Nobels Testament, die Macht der Kirche, die Sünden der Väter.
    Aus welchem Grund hatte er begonnen, auf die gleiche Weise wie Beatrice Cenci zu morden?
    Warum identifizierte er sich derart mit ihr?
    »Wissen Sie, wie sie Beatrice dazu gebracht haben, zu gestehen?«, fragte Bernhard Thorell. »Wissen Sie, was die Folterknechte des Vatikans taten, um sie zu brechen?«
    Annika blickte zu Boden.
    »Sie haben ihr die Haare abgeschnitten«, sagte er. »Haben sie ausgezogen und ihr die Hände hinter dem Rücken gefesselt. Dann haben sie sie an den Armen in die Luft gehoben. Sehen Sie das vor sich? Können Sie sich das vorstellen? Wie sie da hängt, nackt, so klein, so winzige Brüste? Höher und höher, zum Schluss waren es zwei Meter. Und als sie dann bis kurz vor dem Boden fallen gelassen wurde, riss es ihr beide Arme aus den Gelenken. Da wurde sie ohnmächtig.«
    Bernhard lachte.
    »Aber selbst da gestand sie noch nicht. Nicht bevor ihre Brüder in die Folterkammer kamen und petzten. Da gab sie auf. Es machte keinen Sinn, noch länger zu kämpfen.«
    Annika schloss die Augen, am Rande ihres Bewusstseins kreiste ein Gedanke, es war etwas, das Bernhard Thorell gesagt hatte, oder war es Berit gewesen?
    Sonne, Wärme, Wiese.
    Ich habe das Familienanwesen in Roslagen behalten, nachdem meine Eltern verunglückt waren …
    »Sie fragen sich vielleicht, warum ich das alles weiß«, sagte er. »Wenn Sie glauben, ich denke mir das nur aus, dann irren Sie sich.«
    Annika kniff weiter die Augen zusammen.

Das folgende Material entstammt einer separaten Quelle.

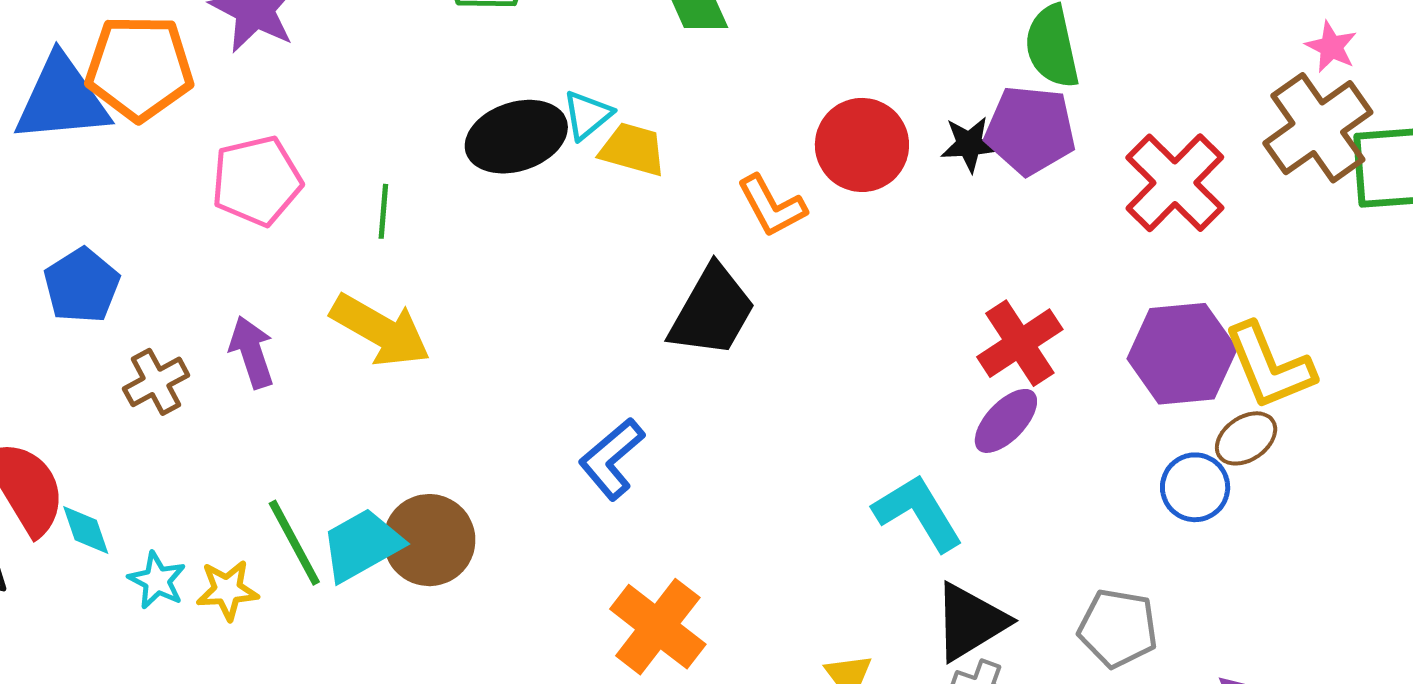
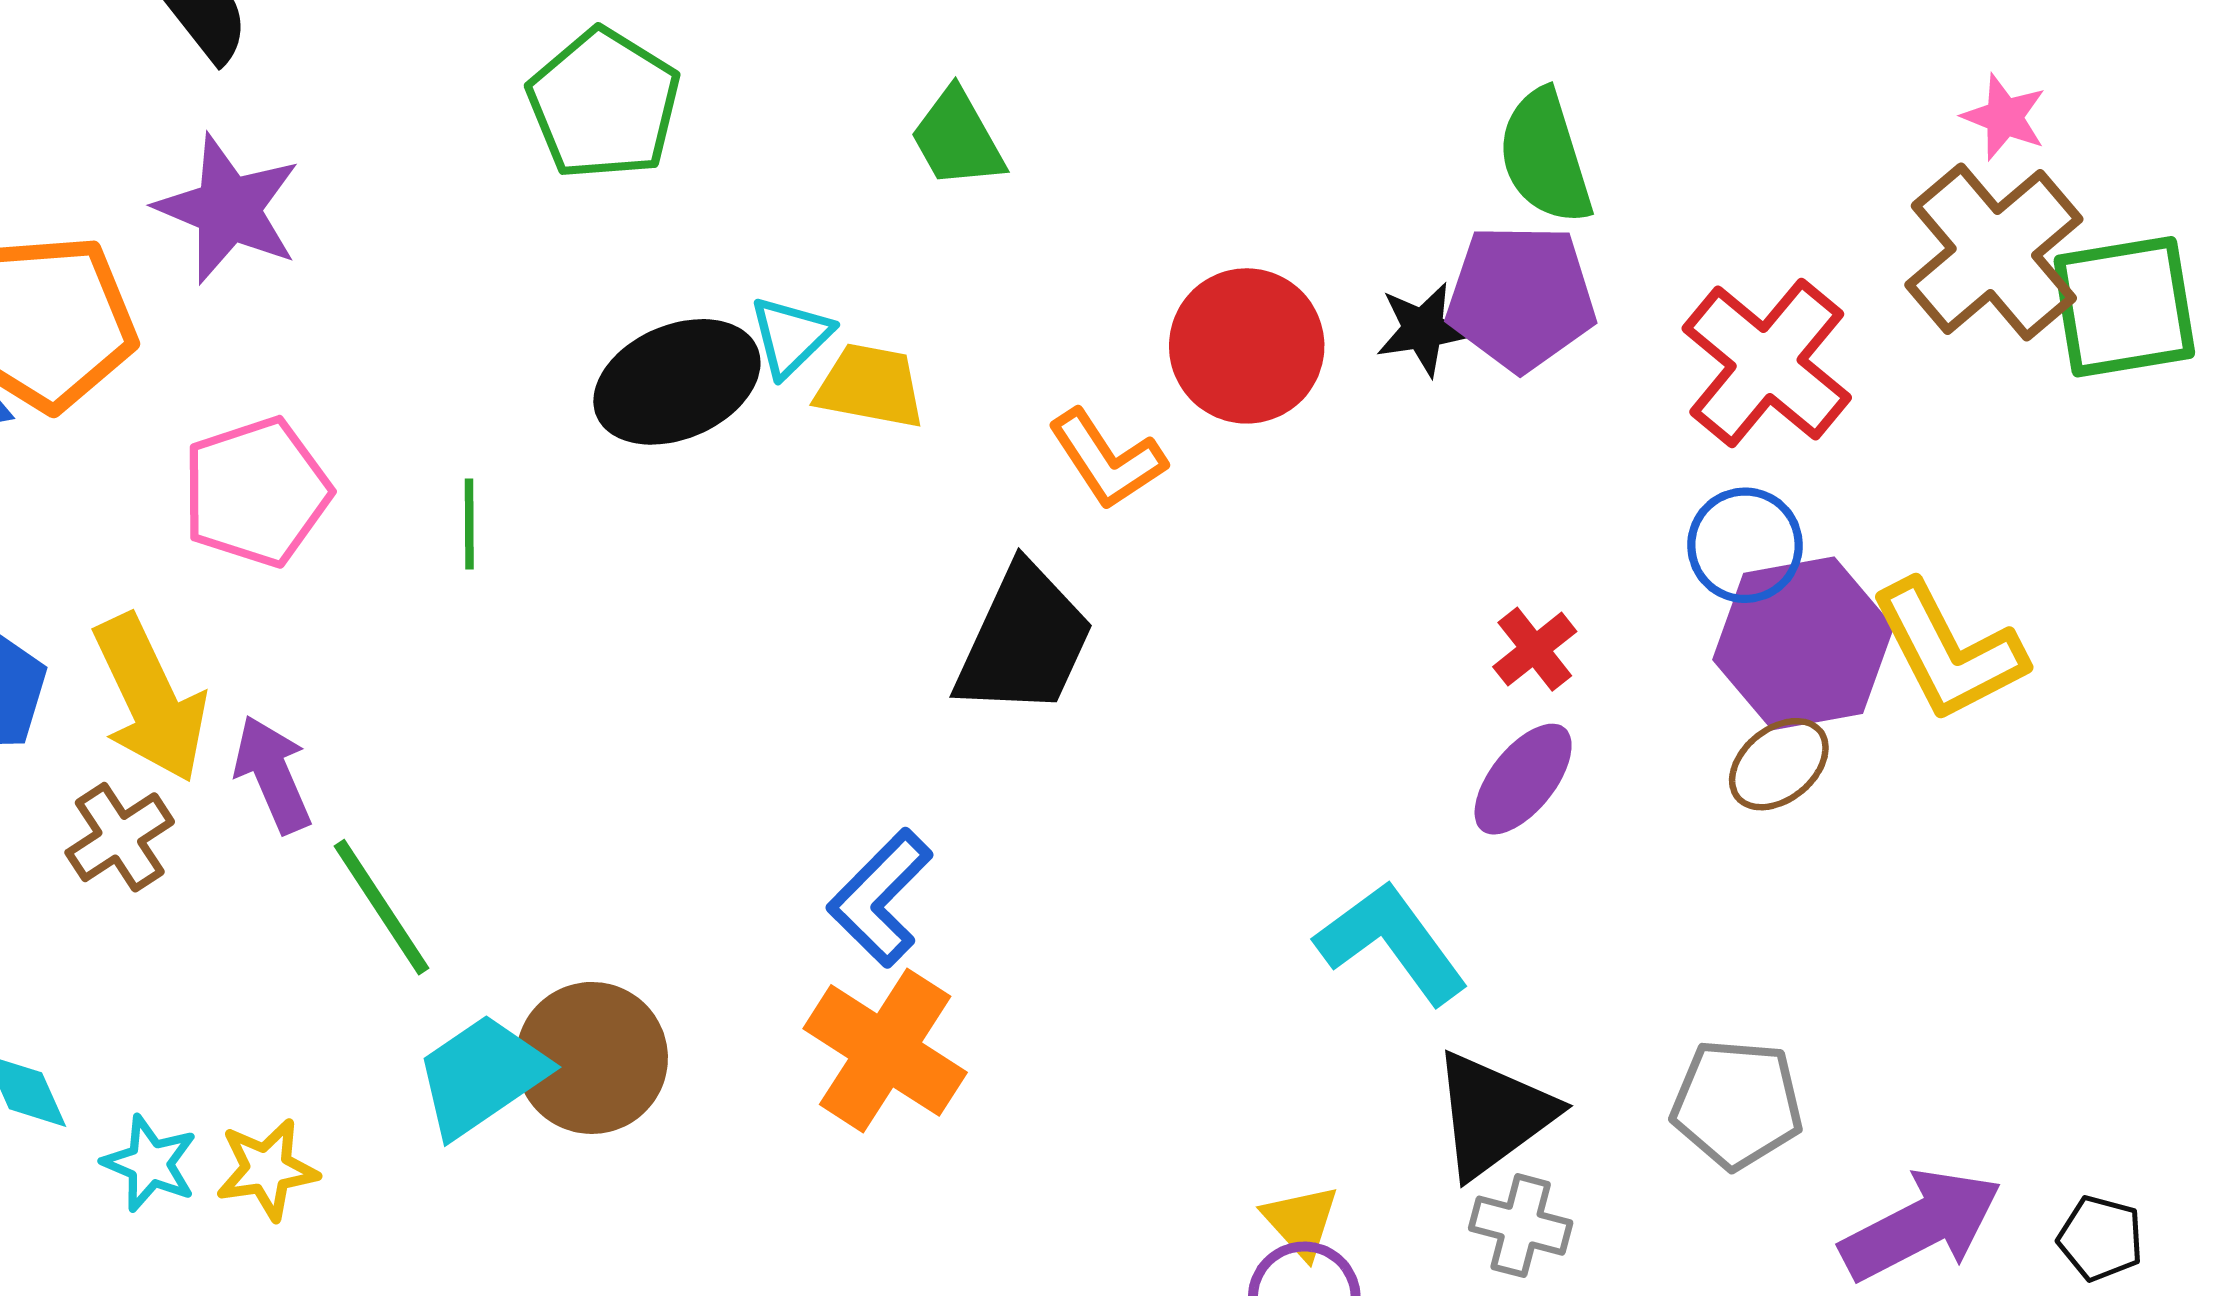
yellow arrow: (380, 330) -> (150, 699), moved, turned 40
red cross: (1020, 343) -> (1535, 649), size x0.6
brown ellipse: (1246, 438) -> (1779, 764), moved
blue circle: (1195, 487) -> (1745, 545), moved
green line: (294, 543) -> (382, 907), moved
orange cross: (658, 627) -> (885, 1050), moved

    Die Redaktion, Berit mit Kaffeebecher und Krümeln im Mundwinkel.
    Simon Thorell, eigentlich der erste echt kapitalistische Großanleger. Er hat sich und seine Frau auf einer Reise in den Alpen totgefahren, wenn ich mich recht entsinne. Sehr tragische Geschichte …
    »Alexandre Dumas«, sagte Bernhard Thorell. »Er hat alle Protokolle über den Prozess gegen Beatrice Cenci eingesehen. Alle Handlungen sind genau beschrieben, nachzulesen in
Celebrated Crimes, Volume 1, Part 2.
Das Stück heißt
The Cenci.
«
    Die Macht der Kirche. Die Sünden der Väter. Alles beschrieben in Nobels geistigem Testament.
    Annika schlug die Augen auf und sah den Mann direkt an.
    »Sie fühlen sich verwandt mit Beatrice«, sagte sie. »Ihre Faszination rührt daher, dass Sie es gemacht haben wie sie. Sie haben Ihren Vater umgebracht, genau wie Beatrice Cenci.«
    Bernhard Thorell hob die Augenbrauen und lächelte.
    »Sie haben das Auto manipuliert, sodass Ihre Eltern tödlich verunglückten«, sagte Annika. »Wie haben Sie das hingekriegt?«
    »Es war ein betrüblicher Unfall«, sagte er.
    »Woher wussten Sie, was Sie zu tun hatten?«, fragte Annika. »Sie waren doch noch ein Kind.«
    Bernhard Thorell stellte sich vor das Gemälde, nahm das schützende Glasgehäuse ab und betrachtete fasziniert das Gesicht der Kindfrau.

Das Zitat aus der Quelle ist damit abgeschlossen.